Earlier this year, McGinley published a new novel, Cold Spring, and Bogmail was republished to coincide with the rebroadcast on Irish television of Murder for Eden, the 1991 adaptation of Bogmail.
Curious to revisit Bogmail after all these years I got out the copy of Bogmail I read (a second edition hard cover) and was stunned by how much I wrote in it. (I never write in books. I often take notes but in general I hate defacing them by making notes in them.) Apparently, my knowledge of Irish vocabulary and culture was almost non-existent and I wrote down the definitions of dozens of words. I can remember asking random Irish people the meanings of certain words. (Which probably was a lunatic thing to do but how else was I going to figure this stuff out?) I guess I used dictionaries to understand some of the words. This would have been done when the internet was still in its infancy and certainly well before mobile high speed internet access (via which I always consult Google when reading now.) In fact, I recently read 15 novels in a row by the Sicilian crime writer Andrea Camilleri and I Googled dozens of things in each book I read. I know the internet is destroying traditional book publishing and retailing but after seeing what my reading was like pre-internet (with Bogmail) and what it is like now (with Andrea Camilleri), it is astonishing how much the internet is enhancing the reading process. I suppose the ability to instantly access a world of information is taken for granted by most but seeing the notes I wrote in Bogmail made me realize how different things used to be not so long ago.

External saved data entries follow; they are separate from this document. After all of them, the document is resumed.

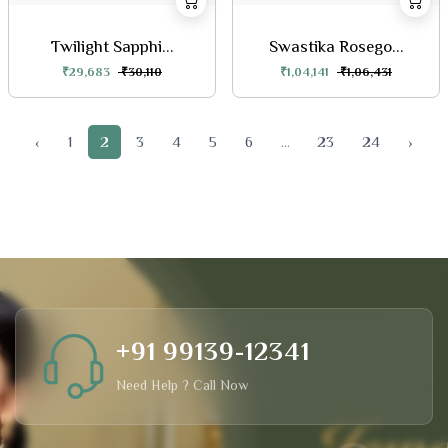
Twilight Sapphi...
Swastika Rosego...
₹29,683
₹30,110
₹1,04,141
₹1,06,431
‹
1
2
3
4
5
6
...
23
24
›
+91 99139-12341
Need Help ? Call Now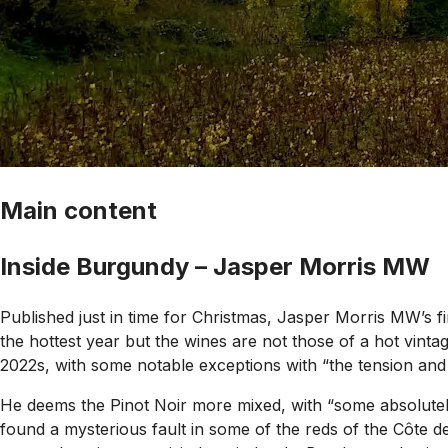
Main content
Inside Burgundy – Jasper Morris MW
Published just in time for Christmas, Jasper Morris MW’s fi
the hottest year but the wines are not those of a hot vintag
2022s, with some notable exceptions with “the tension and t
He deems the Pinot Noir more mixed, with “some absolutely
found a mysterious fault in some of the reds of the Côte de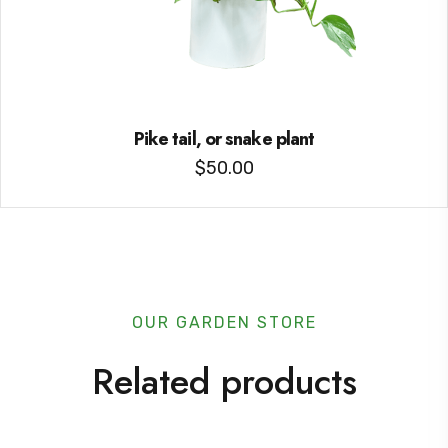
Pike tail, or snake plant
$
50.00
OUR GARDEN STORE
Related products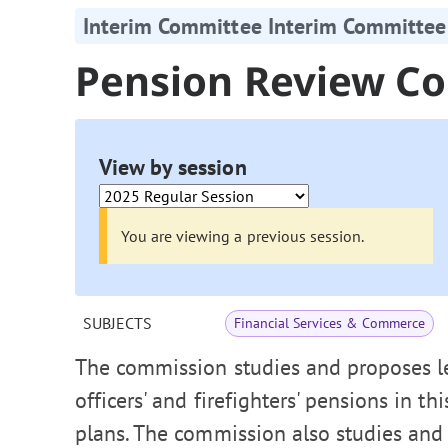
Interim Committee Interim Committee
Pension Review C
View by session
You are viewing a previous session.
SUBJECTS
Financial Services & Commerce
The commission studies and proposes leg
officers' and firefighters' pensions in t
plans. The commission also studies and 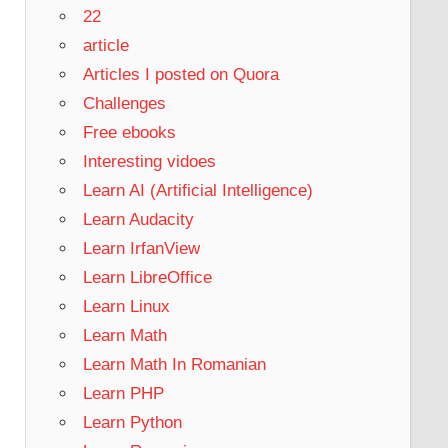
22
article
Articles I posted on Quora
Challenges
Free ebooks
Interesting vidoes
Learn AI (Artificial Intelligence)
Learn Audacity
Learn IrfanView
Learn LibreOffice
Learn Linux
Learn Math
Learn Math In Romanian
Learn PHP
Learn Python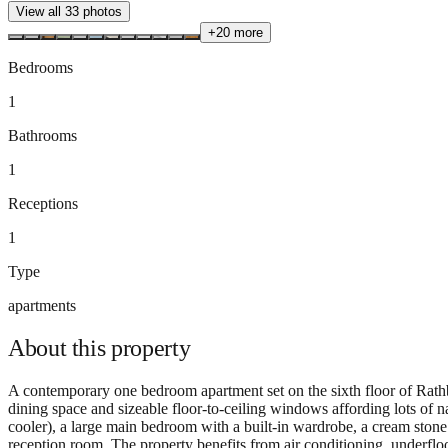
View all
33
photos
+
20
more
Bedrooms
1
Bathrooms
1
Receptions
1
Type
apartments
About this
property
A contemporary one bedroom apartment set on the sixth floor of Rathb
dining space and sizeable floor-to-ceiling windows affording lots of n
cooler), a large main bedroom with a built-in wardrobe, a cream ston
reception room. The property benefits from air conditioning, underfl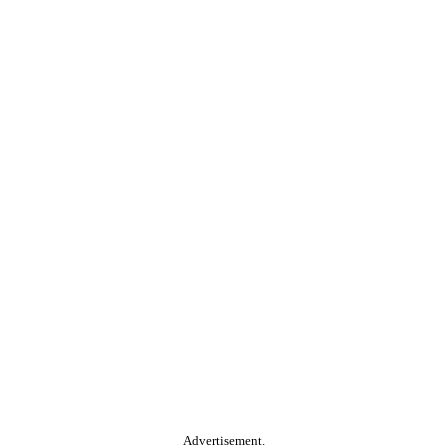
Advertisement.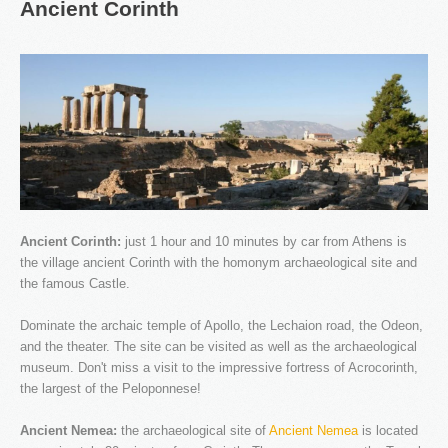
Ancient
Corinth
Our company specializes in transporting passengers by
Taxi, Van, Limo and Pulman. We love what we do and
this is why we offer unique travel services in Athens and
throughout Greece.
Ancient Corinth:
just 1 hour and 10 minutes by car from Athens is
the village ancient Corinth with the homonym archaeological site and
the famous Castle.
Dominate the archaic temple of Apollo, the Lechaion road, the Odeon,
OUR NEWS
and the theater. The site can be visited as well as the archaeological
museum. Don't miss a visit to the impressive fortress of Acrocorinth,
the largest of the Peloponnese!
Ancient Nemea:
the archaeological site of
Ancient Nemea
is located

A different example of how the internet is enhancing my reading life just popped up in the series of books I started after I finished reading Andrea Camilleri. For some reason, I fell behind in reading the Scottish crime writer Denise Mina. She is a fantastic writer - so good that for the second year in a row, she has won the Theakstons Old Peculiar crime novel of the year award. Up until a few years ago I had read all of her books, usually just as they were published. All of my copies are UK editions as I never wanted to wait for each book to be published here. But in 2009 she started a new series with Still Midnight and it didn't grab me right away. So I put it aside and now four years later, I've gone back to it and the books which followed: The End of the Wasp Season, Gods and Beasts, and The Red Road. These books feature a female Glaswegian police officer named Alex Morrow. In The End of the Wasp Season, DS Morrow mentions that some lazy police officers are reading The Digger, which is a weekly paper in Glasgow that covers crime, criminals, and corruption. And it just so happens that via the internet I saw, back in 2007, a documentary about The Digger that BBC Scotland aired. The reference to The Digger in the book is interesting but by no means crucial to understanding anything but nonetheless I was thrilled that I recognized it. (And also thrilled that the hours I piss away on the internet occasionally pay off.)